Los últimos fusilamientos del franquismo
El 27 de septiembre de 1975, apenas dos meses antes de la muerte de Francisco Franco, España fue escenario de cinco fusilamientos que marcaron el final de una etapa. Los ejecutados pertenecían a dos organizaciones que, desde la óptica del régimen, suponían una amenaza directa a la estabilidad del país: ETA y el FRAP.
Fueron condenados a muerte José Humberto Baena Alonso, José Luis Sánchez-Bravo Solla y Ramón García Sanz (militantes del FRAP) y Jon Paredes Manot, “Txiki”, junto a Ángel Otaegui (militantes de ETA).
Los primeros habían asesinado a policías y militares, y los segundos defendían la vía revolucionaria con ataques violentos en plena calle.

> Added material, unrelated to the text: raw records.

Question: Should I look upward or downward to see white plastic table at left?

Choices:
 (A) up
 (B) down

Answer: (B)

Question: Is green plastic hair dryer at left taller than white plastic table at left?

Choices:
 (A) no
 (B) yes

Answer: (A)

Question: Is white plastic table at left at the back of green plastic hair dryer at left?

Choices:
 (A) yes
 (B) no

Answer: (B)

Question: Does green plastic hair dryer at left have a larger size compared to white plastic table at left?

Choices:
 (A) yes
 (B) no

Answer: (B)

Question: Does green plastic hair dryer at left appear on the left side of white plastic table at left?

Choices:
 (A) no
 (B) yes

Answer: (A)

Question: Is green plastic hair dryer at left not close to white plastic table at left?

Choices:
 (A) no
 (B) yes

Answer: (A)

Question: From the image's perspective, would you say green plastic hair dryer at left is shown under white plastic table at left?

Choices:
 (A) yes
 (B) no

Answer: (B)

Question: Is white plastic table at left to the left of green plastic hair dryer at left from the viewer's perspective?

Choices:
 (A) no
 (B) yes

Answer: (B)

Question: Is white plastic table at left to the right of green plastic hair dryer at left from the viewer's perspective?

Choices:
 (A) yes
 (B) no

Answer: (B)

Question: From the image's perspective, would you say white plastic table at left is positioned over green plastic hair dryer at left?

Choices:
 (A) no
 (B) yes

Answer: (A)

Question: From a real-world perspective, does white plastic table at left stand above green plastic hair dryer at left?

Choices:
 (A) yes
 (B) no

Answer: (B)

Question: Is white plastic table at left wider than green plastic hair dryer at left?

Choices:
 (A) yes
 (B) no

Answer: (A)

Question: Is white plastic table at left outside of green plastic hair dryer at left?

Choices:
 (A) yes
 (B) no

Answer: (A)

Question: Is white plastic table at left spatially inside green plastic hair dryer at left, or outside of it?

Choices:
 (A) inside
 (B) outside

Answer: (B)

En ese contexto, el régimen defendía que no se trataba de opositores políticos, sino de delincuentes armados que atentaban contra la vida y contra el orden establecido. El mensaje era claro: frente al terrorismo, ni un paso atrás.
Los juicios fueron rápidos, celebrados en consejos de guerra. Para la dictadura, los tribunales militares garantizaban castigo inmediato y ejemplar frente a quienes atacaban a la autoridad y a la nación.
Aunque las presiones internacionales pedían clemencia, el régimen respondió con firmeza: el Estado no podía doblegarse ante amenazas externas ni mostrar debilidad frente a organizaciones que usaban la violencia. Las protestas en Europa fueron inmediatas, pero desde España se interpretaron como injerencias intolerables en asuntos internos.
Franco, ya muy enfermo, firmó personalmente las condenas a muerte. Para el régimen, aquello fue un gesto de autoridad: incluso en sus últimos meses, el Caudillo mostraba que la dictadura mantenía el control.
Aquellos fusilamientos fueron la última lección de autoridad de un régimen que se negaba a mostrar debilidad en su agonía.